Diaro querido, quisiera saberme capaz de decirle a ciertas personas “te quiero un chingo” en tono honesto sin ahogarme previamente, sin sentir remordimientos por haber elegido las palabras incorrectas y saber encontrar el momento preciso donde su significado sería entendido y apreciado. Eso es mucho más difícil ahora que dos cervezas se me suben, sabes? Mucho más cuando estoy rodeada de mis cómplices, entre música ruidosa, con el celular en la mano.
A veces me siento media omnipotente cuando sé que tengo saldo suficiente para sacar de mi ronco pecho una de esas confesiones muchas veces indeseables. Lamentablemente no soy inmune a las consecuencias y el probable daño que causo en los demás cuando las leen/escuchan de mí, a las 3 am.

Creo que comenzaré mi terapia; dejaré mi teléfono bajo el sillón cada que me dirija a la puerta principal con intenciones de cruzarla, sean más de las 11 de la noche o la actividad a realizar tenga que ver con alcohol en cualquier cantidad.

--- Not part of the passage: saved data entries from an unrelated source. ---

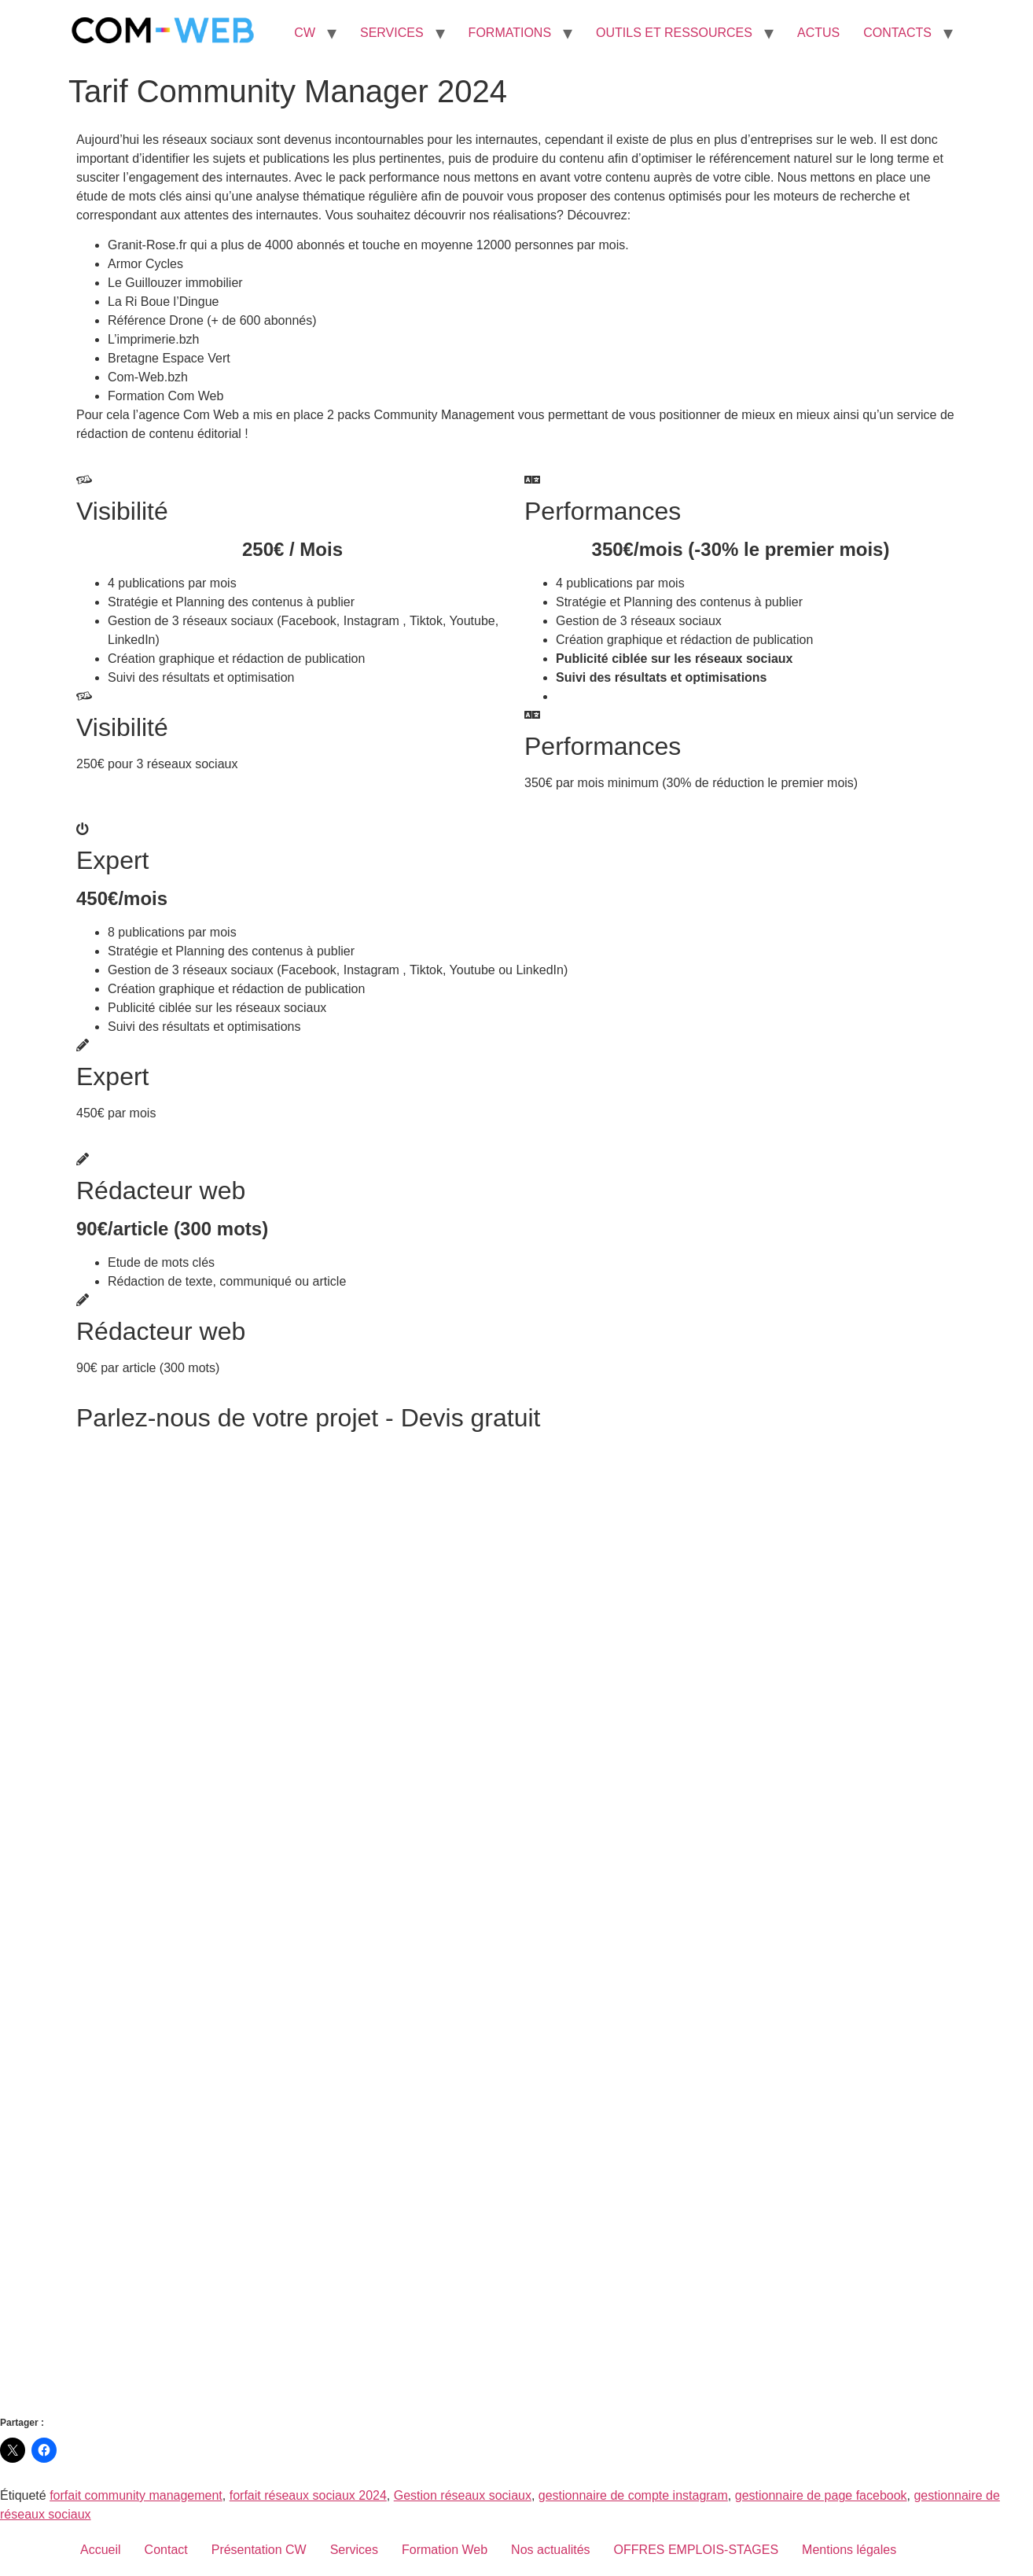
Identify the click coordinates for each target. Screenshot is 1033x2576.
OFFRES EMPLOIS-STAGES (696, 2549)
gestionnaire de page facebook (821, 2495)
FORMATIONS (510, 32)
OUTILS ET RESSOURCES (674, 32)
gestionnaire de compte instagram (633, 2495)
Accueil (100, 2549)
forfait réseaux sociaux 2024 (308, 2495)
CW (304, 32)
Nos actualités (550, 2549)
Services (354, 2549)
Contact (166, 2549)
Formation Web (444, 2549)
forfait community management (136, 2495)
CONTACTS (897, 32)
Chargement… (516, 1922)
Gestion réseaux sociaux (462, 2495)
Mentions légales (849, 2549)
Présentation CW (259, 2549)
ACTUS (818, 32)
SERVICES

Por otro lado, sé que tod@s ell@s extrañarán recibir esos extraños mensajes/llamadas en los que, muy probablemente, están todas las explicaciones a las preguntas que alguna vez me/se hicieron. La verdad cuesta y ni mi hígado ni mi conciencia están dispuestos a morir en el intento de comunicarla. He dicho.

La última y nos vamos:
Sé que me estás leyendo. Sé que sabes todo lo que escribo de ti. Sé que te da miedo. Sé que es difícil. Sé que también me quieres y eso me es suficiente. Sí, estoy sobria.